The program reinforced the fact in young scholars that leap year and with it the date February 29 only comes once every four years. It is an unusual day caused by the irregular calendar we are forced to maintain. It throws off our sequence of days in the month. It keeps years from looking just alike. The unusual causes us to adjust our schedules, and for some people even their birthdays.

The unusual in our lives gives us both reason to celebrate and reason to feel dread. Routine can become so comfortable. It provides stability and assurance of reasonable expectation. When the unusual comes into our lives, we are forced to adjust, react, or intentionally ignore, all of which disrupts our routine.

Yet it is the possibility of the unusual, the uncommon, that can make tomorrow a thing to be anticipated or feared, rather than not considered at all. Tomorrow will not be like today. It will not be like yesterday. Our world will change. We will be a day older. What could have been accomplished today but wasn't will have disappeared into the past and be beyond our reach forever. We plan most often because we want something different to happen. Maybe we can describe what we want. Maybe we are trying only to create the context for something unexpected to happen. Whatever the case may be, we want the different, the uncommon, the unexpected, the routine disruptor to occur. We find the uncommon, the unusual satisfying our dissatisfaction.

This same motivation should be visible in the lifestyle of the Christian and the local church. Routine does not get the job done.

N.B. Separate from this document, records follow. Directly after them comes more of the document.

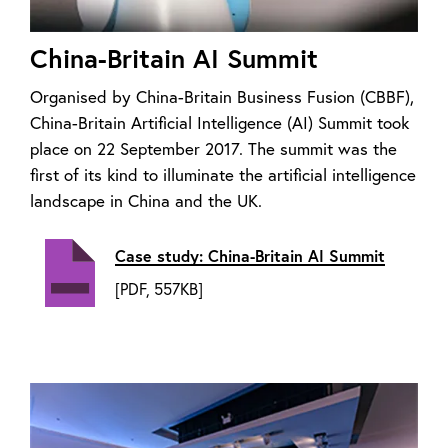
China-Britain AI Summit
Organised by China-Britain Business Fusion (CBBF),
China-Britain Artificial Intelligence (AI) Summit took
place on 22 September 2017. The summit was the
first of its kind to illuminate the artificial intelligence
landscape in China and the UK.
Case study: China-Britain AI Summit
[PDF, 557KB]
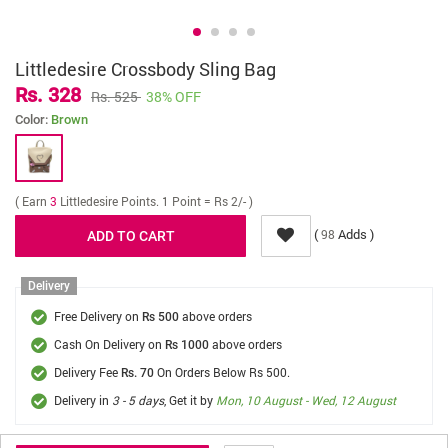
Littledesire Crossbody Sling Bag
Rs. 328
Rs. 525
38% OFF
Color:
Brown
( Earn
3
Littledesire Points. 1 Point = Rs 2/- )
(
Adds )
98
Delivery
Free Delivery on
above orders
Rs 500
Cash On Delivery on
above orders
Rs 1000
Delivery Fee
On Orders Below Rs 500.
Rs. 70
Delivery in
3 - 5 days
, Get it by
Mon, 10 August - Wed, 12 August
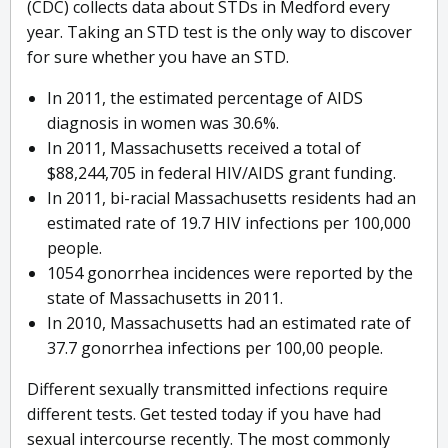
(CDC) collects data about STDs in Medford every
year. Taking an STD test is the only way to discover
for sure whether you have an STD.
In 2011, the estimated percentage of AIDS
diagnosis in women was 30.6%.
In 2011, Massachusetts received a total of
$88,244,705 in federal HIV/AIDS grant funding.
In 2011, bi-racial Massachusetts residents had an
estimated rate of 19.7 HIV infections per 100,000
people.
1054 gonorrhea incidences were reported by the
state of Massachusetts in 2011.
In 2010, Massachusetts had an estimated rate of
37.7 gonorrhea infections per 100,00 people.
Different sexually transmitted infections require
different tests. Get tested today if you have had
sexual intercourse recently. The most commonly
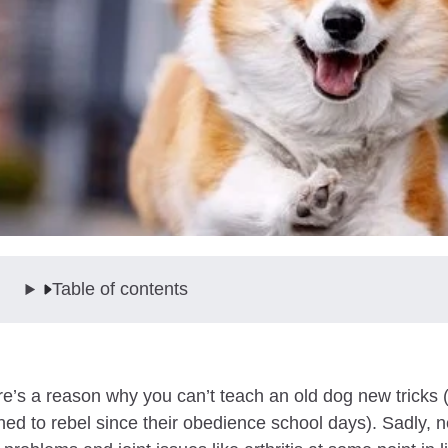
Table of contents
e’s a reason why you can’t teach an old dog new tricks (a
ned to rebel since their obedience school days). Sadly, n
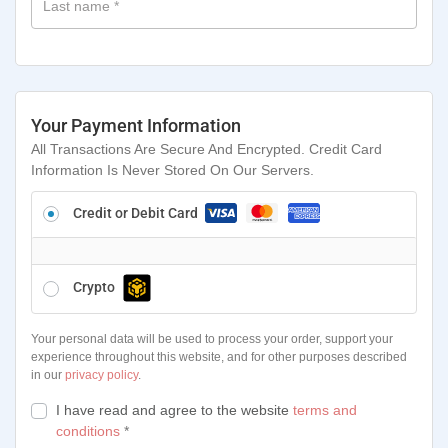
Last name
*
Your Payment Information
All Transactions Are Secure And Encrypted. Credit Card
Information Is Never Stored On Our Servers.
Credit or Debit Card
Crypto
Your personal data will be used to process your order, support your
experience throughout this website, and for other purposes described
in our
privacy policy
.
I have read and agree to the website
terms and
conditions
*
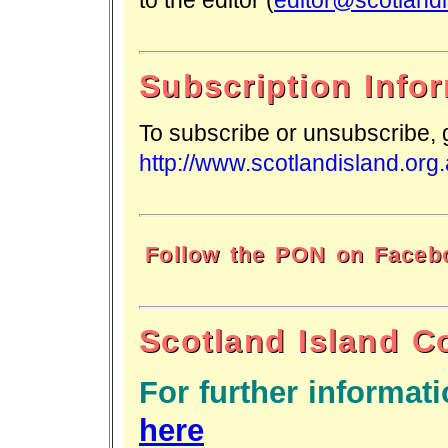
Subscription Info
To subscribe or unsubscribe,
http://www.scotlandisland.org
Follow the PON on Faceb
Scotland Island 
For further informati
here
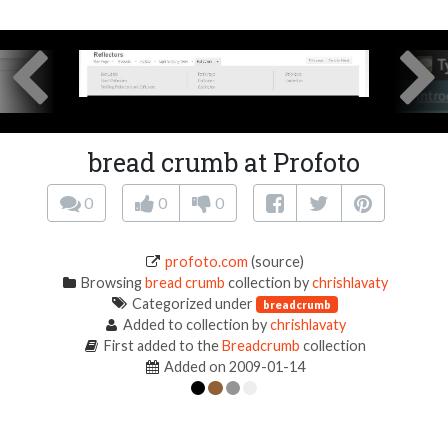
bread crumb at Profoto
0
0
0
profoto.com
(source)
Browsing
bread crumb
collection by
chrishlavaty
Categorized under
breadcrumb
Added to collection by
chrishlavaty
First added to the
Breadcrumb
collection
Added on 2009-01-14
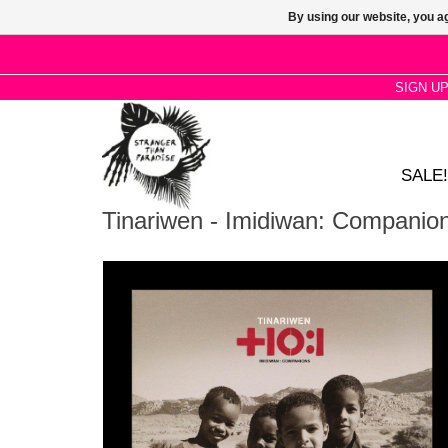
By using our website, you ag
SIGN U
SALE!
Tinariwen - Imidiwan: Companio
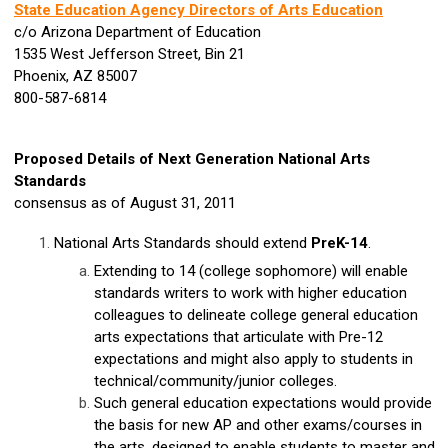
State Education Agency Directors of Arts Education
c/o Arizona Department of Education
1535 West Jefferson Street, Bin 21
Phoenix, AZ 85007
800-587-6814
Proposed Details of Next Generation National Arts
Standards
consensus as of August 31, 2011
National Arts Standards should extend
PreK-14
.
Extending to 14 (college sophomore) will enable
standards writers to work with higher education
colleagues to delineate college general education
arts expectations that articulate with Pre-12
expectations and might also apply to students in
technical/community/junior colleges.
Such general education expectations would provide
the basis for new AP and other exams/courses in
the arts, designed to enable students to master and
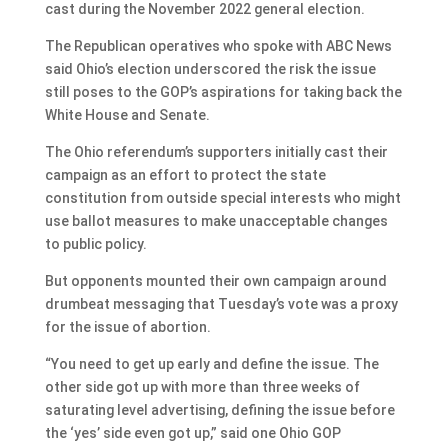
cast during the November 2022 general election.
The Republican operatives who spoke with ABC News
said Ohio’s election underscored the risk the issue
still poses to the GOP’s aspirations for taking back the
White House and Senate.
The Ohio referendum’s supporters initially cast their
campaign as an effort to protect the state
constitution from outside special interests who might
use ballot measures to make unacceptable changes
to public policy.
But opponents mounted their own campaign around
drumbeat messaging that Tuesday’s vote was a proxy
for the issue of abortion.
“You need to get up early and define the issue. The
other side got up with more than three weeks of
saturating level advertising, defining the issue before
the ‘yes’ side even got up,” said one Ohio GOP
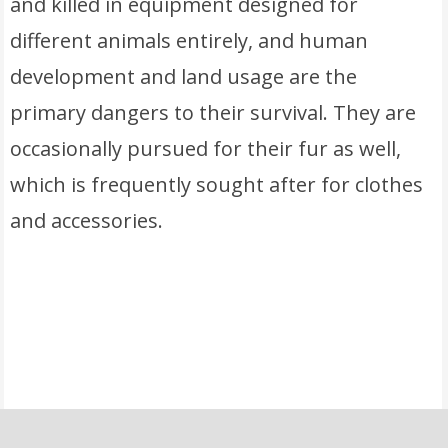
and killed in equipment designed for
different animals entirely, and human
development and land usage are the
primary dangers to their survival. They are
occasionally pursued for their fur as well,
which is frequently sought after for clothes
and accessories.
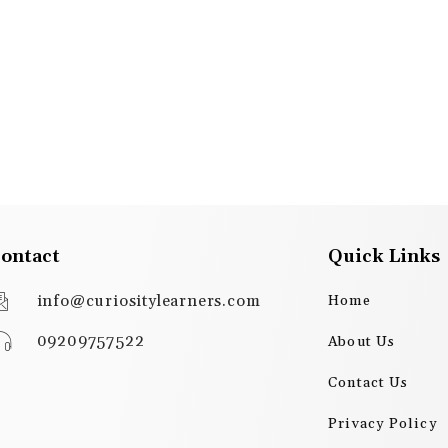
ontact
Quick Links
info@curiositylearners.com
Home
09209757522
About Us
Contact Us
Privacy Policy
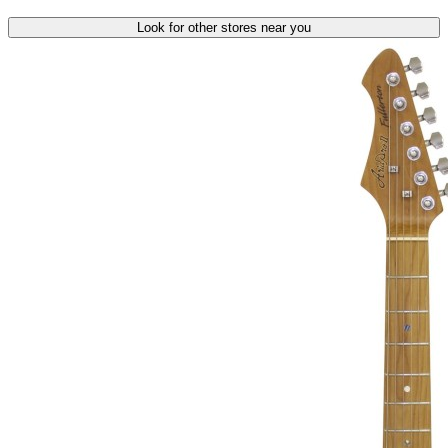
Look for other stores near you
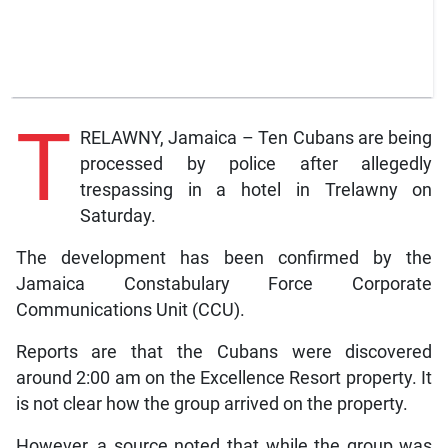
T
RELAWNY, Jamaica – Ten Cubans are being
processed by police after allegedly
trespassing in a hotel in Trelawny on
Saturday.
The development has been confirmed by the
Jamaica Constabulary Force Corporate
Communications Unit (CCU).
Reports are that the Cubans were discovered
around 2:00 am on the Excellence Resort property. It
is not clear how the group arrived on the property.
However, a source noted that while the group was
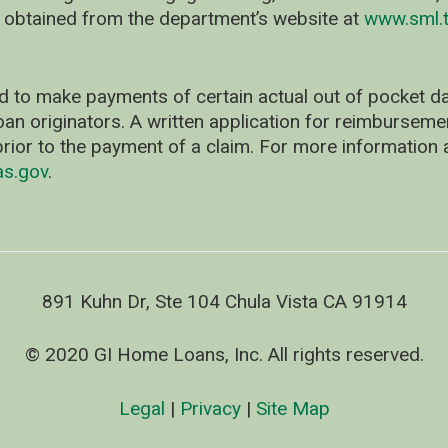
 obtained from the department’s website at
www.sml.t
d to make payments of certain actual out of pocket
oan originators. A written application for reimbursem
rior to the payment of a claim. For more information 
as.gov
.
891 Kuhn Dr, Ste 104 Chula Vista CA 91914
© 2020 GI Home Loans, Inc. All rights reserved.
Legal
|
Privacy
|
Site Map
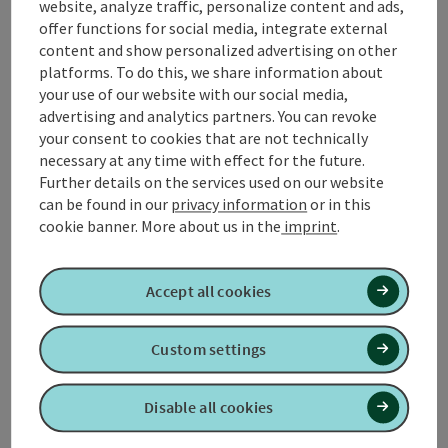
website, analyze traffic, personalize content and ads,
Display complete description
offer functions for social media, integrate external
content and show personalized advertising on other
platforms. To do this, we share information about
your use of our website with our social media,
advertising and analytics partners. You can revoke
Contact
your consent to cookies that are not technically
necessary at any time with effect for the future.
Further details on the services used on our website
Opening hours
can be found in our
privacy information
or in this
cookie banner.
More about us in the
imprint
.
Arrival
Accept all cookies
Prices
Custom settings
Suitability
Disable all cookies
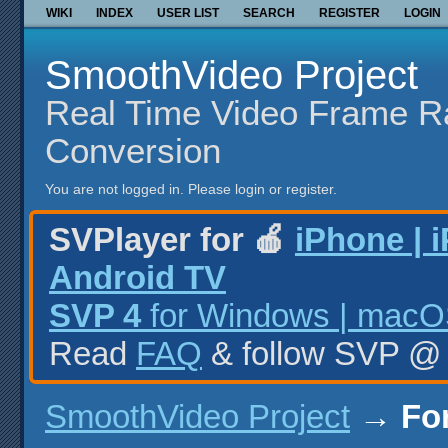
WIKI
INDEX
USER LIST
SEARCH
REGISTER
LOGIN
SmoothVideo Project
Real Time Video Frame R
Conversion
You are not logged in.
Please login or register.
SVPlayer for 🍎
iPhone | 
Android TV
SVP 4
for Windows | macOS
Read
FAQ
& follow SVP 
SmoothVideo Project
→
Fo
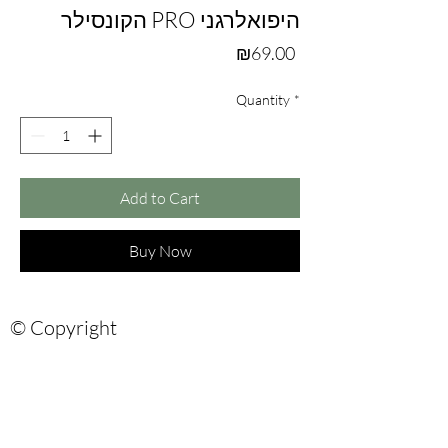
הקונסילר PRO היפואלרגני
Price
₪69.00
Quantity
*
Add to Cart
Buy Now
© Copyright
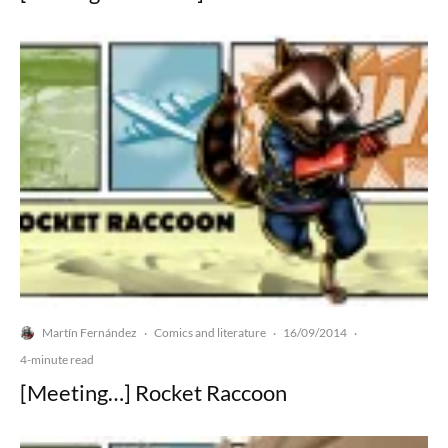
Martín Fernández
Comics and literature
16/09/2014
·
·
·
4-minute read
[Meeting…] Rocket Raccoon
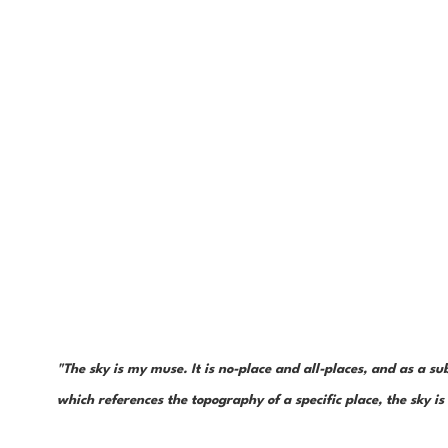
"The sky is my muse. It is no-place and all-places, and as a sub
which references the topography of a specific place, the sky 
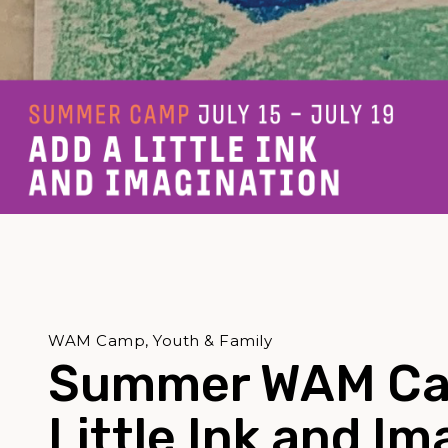
WAM Camp, Youth & Family
Summer WAM Ca
Little Ink and Im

Living the life of the world does not please God. We need the disruption that causes us to reevaluate what we are doing, why we are doing it, and how we are doing it. We need the uncommon, the unusual to shake us out of our complacency and satisfaction with the common and mundane.

A February 29th in the life of a Christian might be an opportunity to provide shelter for a homeless individual or family, to provide food for someone who is hungry, or to sacrifice something of value for someone who will never tell us they are grateful. A February 29th might be deciding to live a simpler lifestyle and give away what we have saved, focusing upon enriching the spirit instead of the bank account, or adopting the role of servant instead of master.

A February 29th for a congregation might be changing from a local church perspective to a Kingdom perspective. The unusual occurrence might involve focusing prayer more upon the unsaved than upon the physically unhealthy. A February 29th could lead to a congregation making a priority of every member being a minister rather than looking to the paid or ordained staff to carry on the work of the Body of Christ.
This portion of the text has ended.